The Burden or the Odds

This month, I've thought a bit about how to handle the game's world structure (for the overworld, in particular). I debated adding a chunk system ala minecraft, dynamically loading and unloading chunks and only simulating physics (fluid dynamics, fires, etc.) in the chunks near the player, but handling cross-chunk physics interactions and so on seemed like a big source of complexity, and frankly, I'm not sure an arbitrarily big world s really required in a gameplay sense.

I've gone with the Casey Muratori school of 'just do the simplest thing possible first; don't prematurely abstract', and I don't think it's led me wrong so far. Right now, the world map is just a big collection of arrays representing things like the temperature, wind speed, type of ground, type of structure etc. at each position. Here's what the map struct looks like:

typedef struct{

unsigned int id;

TileStructure structs; TileStructure nextStructs; TileFloor floors; TileFloor nextFloors;

float temp; float nextTemp; float density; float nextDensity;

vecf v; vecf nextV;

pos portals[MAPSIZE][MAPSIZE]; long int entities; }map;

I'm not using portals for anything yet, and have yet to switch it over to heap allocation. Overall, this means the world map takes up about MAPSIZE*MAPSIZE*(8+2*2*16+4*16+2*32+2*20+3*4) bytes, or 252MAPSIZE^2 bytes. This is about a gigabyte for a 2056x2056 map, which should be more than enough for a little game. There's also space left over for some pocket dimensions, and the chance to load/unload to disk (with compression) if you 'change level'.

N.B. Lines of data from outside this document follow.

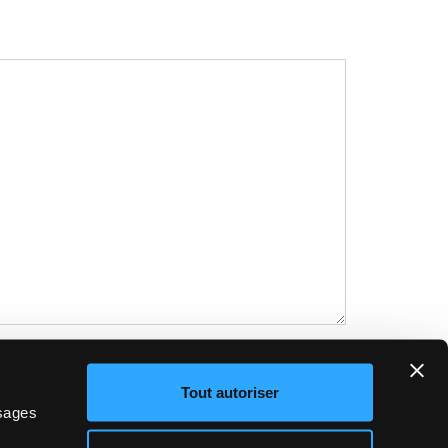
 mes données personnelles afin de recevoir une
Tout autoriser
i nécessaire, leur communication au revendeur
ssages
e chez moi, dans le but de me fournir des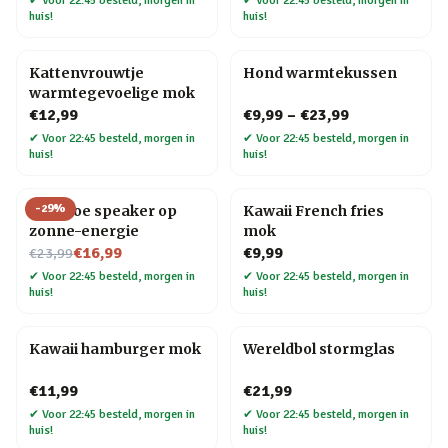
✔
Voor 22:45 besteld, morgen in
✔
Voor 22:45 besteld, morgen in
huis!
huis!
Kattenvrouwtje
Hond warmtekussen
warmtegevoelige mok
€12,99
€9,99
–
€23,99
✔
Voor 22:45 besteld, morgen in
✔
Voor 22:45 besteld, morgen in
huis!
huis!
-
29
%
Bamboe speaker op
Kawaii French fries
zonne-energie
mok
Nu voor
€16,99
€9,99
€23,99
✔
Voor 22:45 besteld, morgen in
✔
Voor 22:45 besteld, morgen in
huis!
huis!
Kawaii hamburger mok
Wereldbol stormglas
€11,99
€21,99
✔
Voor 22:45 besteld, morgen in
✔
Voor 22:45 besteld, morgen in
huis!
huis!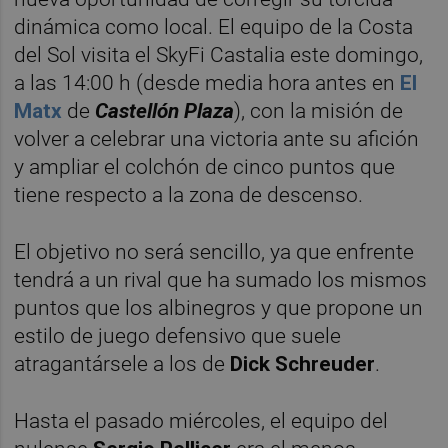
dinámica como local. El equipo de la Costa
del Sol visita el SkyFi Castalia este domingo,
a las 14:00 h (desde media hora antes en
El
Matx
de
Castellón Plaza
), con la misión de
volver a celebrar una victoria ante su afición
y ampliar el colchón de cinco puntos que
tiene respecto a la zona de descenso.
El objetivo no será sencillo, ya que enfrente
tendrá a un rival que ha sumado los mismos
puntos que los albinegros y que propone un
estilo de juego defensivo que suele
atragantársele a los de
Dick Schreuder
.
Hasta el pasado miércoles, el equipo del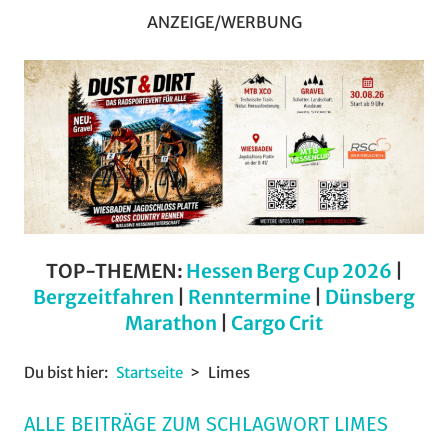
ANZEIGE/WERBUNG
TOP-THEMEN:
Hessen Berg Cup 2026
|
Bergzeitfahren
|
Renntermine
|
Dünsberg
Marathon
|
Cargo Crit
Du bist hier:
Startseite
Limes
ALLE BEITRÄGE ZUM SCHLAGWORT LIMES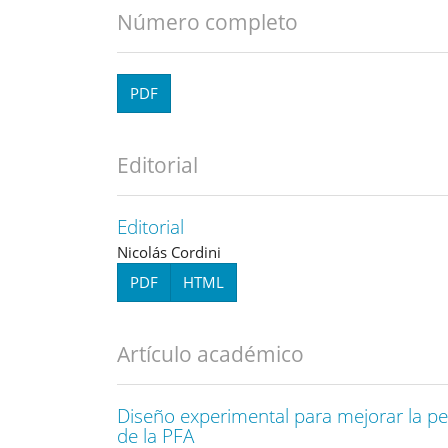
Número completo
PDF
Editorial
Editorial
Nicolás Cordini
PDF
HTML
Artículo académico
Diseño experimental para mejorar la pe
de la PFA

In the future, I might bite the bullet and implement a proper chunk loading system, but it seems unnecessary right now.

On the matter of simulation, I just restricted physics to only run within a few hundred tiles of the player. On my 14-year-old laptop, this is good enough to get us about a frame every 20ms. At some point, I'll want to profile and optimize things, but right now things seem more-or-less alright for general gameplay. The only noticeable problem right now is the case where you start a fire hot enough to consume every green thing in the world; the fire will burn to the edge of the sim-space, so that it'll have burned your surroundings to ash but 'still be going' in distant environs.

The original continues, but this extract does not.